Cillian snorts. “You know I always sleep with one eye open.”
“Clan business keeping you up?”
“No, daughter business is keeping me up,” he retorts. “First, they tell you the toddler years are hardest. Then they tell you the teenage years are hardest. No one prepares you for a twenty-year-old girl with her mother’s temper.”
I smile. “I don’t even want to know.”
“Smart man.”
“You’re right, though. I do have something particular to discuss. And I’ll get to it in a second. I just need a distraction first. Talk to me about something. Anything.”
There’s a couple of seconds of silence. “Saoirse’s good,” Cillian tells me. “She’s working on a new exhibition. But it won’t be up for another couple of months.”
“I take it the gallery’s doing well?”
“It’s doing well,” Cillian replies humbly. But I can practically hear the glowing pride in his voice.
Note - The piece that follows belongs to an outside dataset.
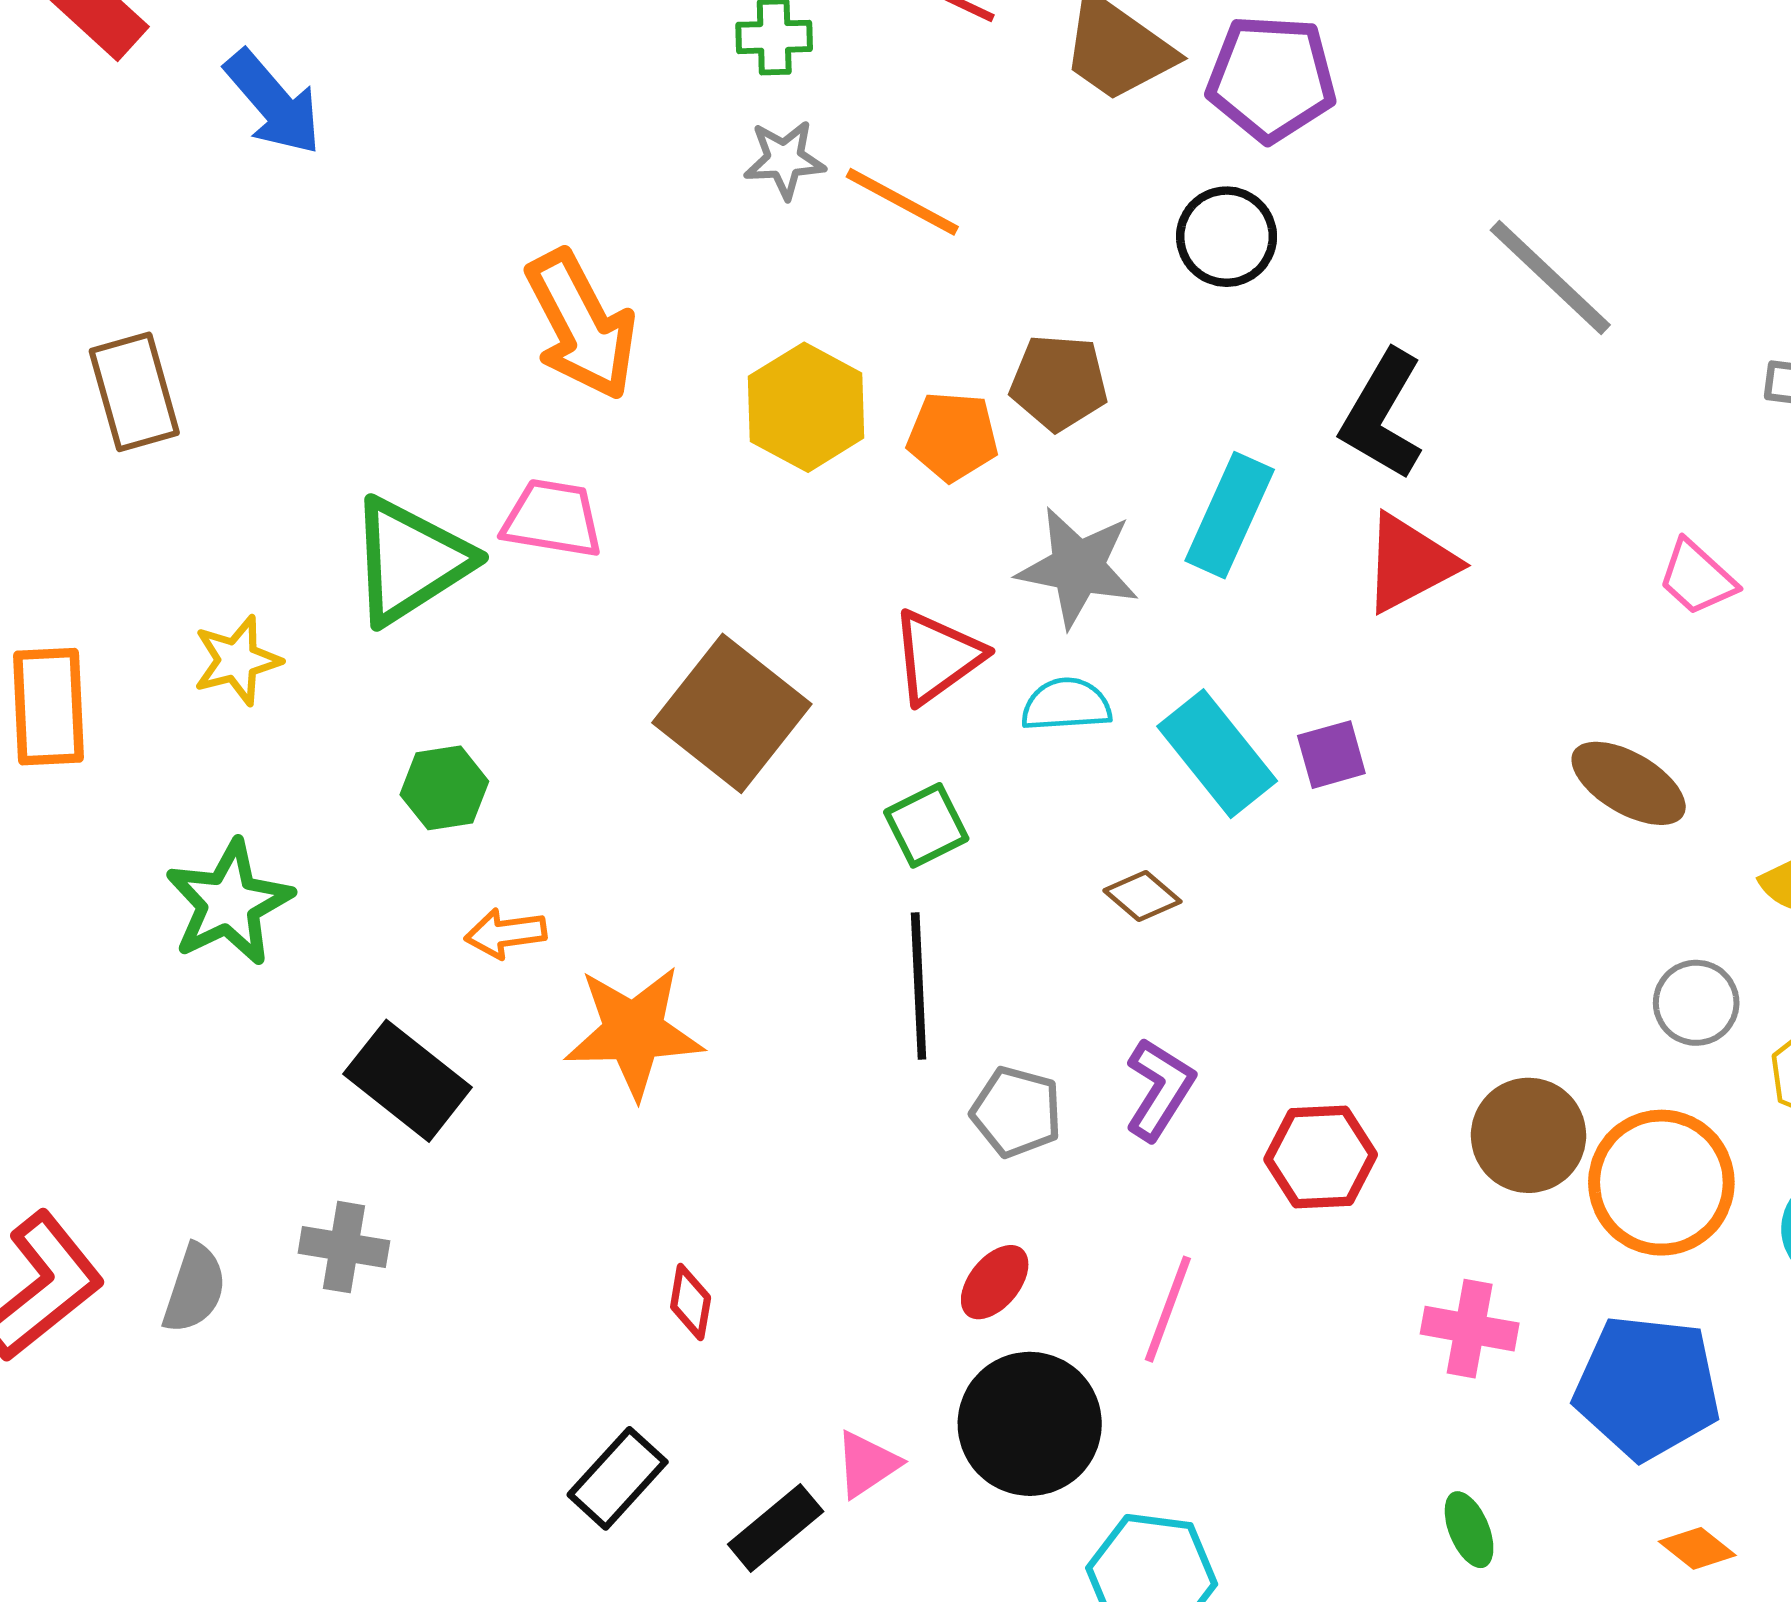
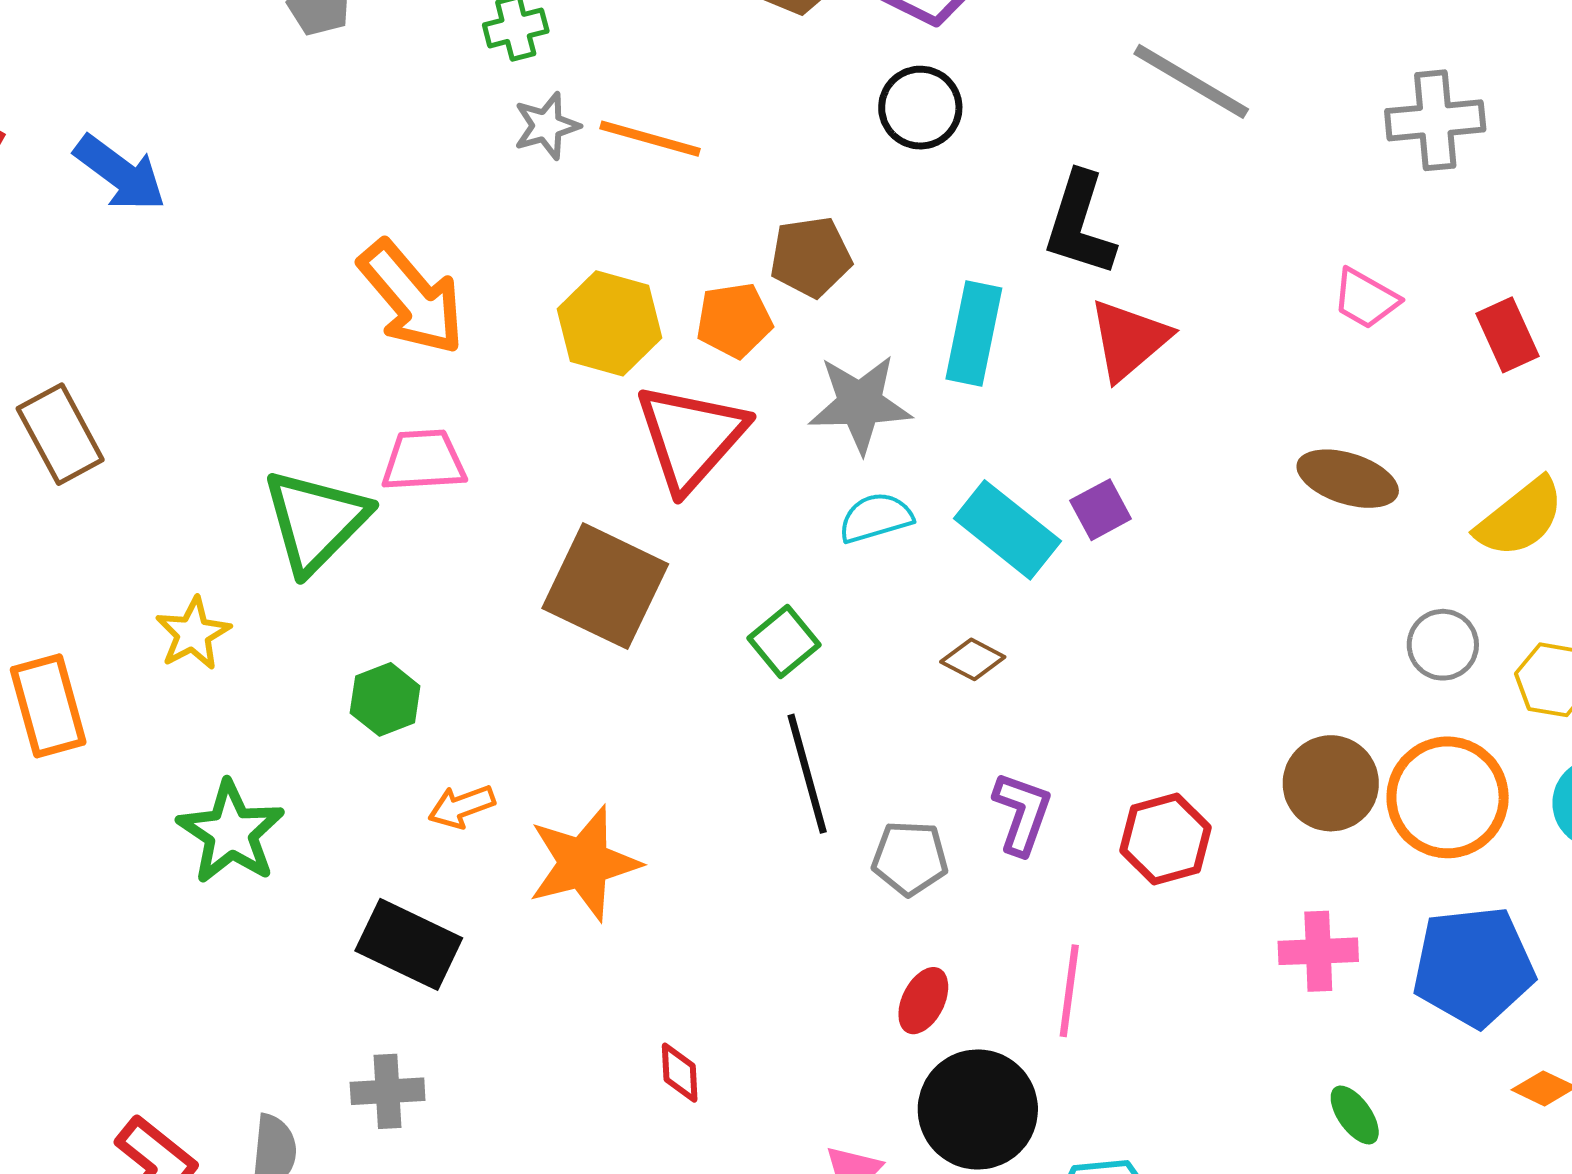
red triangle: (937, 657) -> (691, 437), moved, size x1.4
“I’m glad she got back into it,” I say. “Talent like hers should be seen.”
I think of the landscape she sketched that’s framed and hanging in my foyer. The lake behind the O’Sullivan Manor in Dublin, stretching out far to the horizon. My childhood. My home.
Or rather, it was my home. It hasn’t been for a long time.
“She wanted to focus on the kids,” says Cillian. “And let’s face it: when things with the Teagan Clan were at their height, she couldn’t focus on anything else.”
I nod, remembering how rough that particular battle was a few years ago. Of course, I’d been removed from it all. I was busy fighting demons of my own. I would’ve preferred fighting the Teagans, though. At least those bastards fought with fists and guns.
The demons I was battling all lived inside my head.
“Yeah, well, we sent those motherfuckers back to hell where they belonged, didn’t we?”
“In the end, we did,” he agrees.
“Speaking of the devil, how is yours?”
“Still a devil,” Cillian says, with a tired sigh. “My own daughter says she prefers spending time over at the Manor. God only knows why.”
“I have a feeling you know exactly why.”
“Too true. I suspect she has a boyfriend.”
“Jesus,” I breathe, remembering when I used to bounce my niece Aoife on my knee to make her giggle. “Isn’t she, like, twelve?”
“Twenty.”
“Fuck.”
“Yeah,” Cillian replies, as though his daughter’s decision to age is a personal insult to him. “I’m pretty sure she’s confided in Saoirse, but apparently, they both think I’m too hotheaded to handle it.”
“You’re planning on killing the boyfriend, aren’t you?”
“Of course. First chance I get. I don’t understand how that makes me hotheaded, though.”
I laugh. But when a silence fills in the gap afterward, Cillian doesn’t offer me any additional information and I realize I have no more reasons left to stall.
“Lombardi got away from me tonight,” I admit.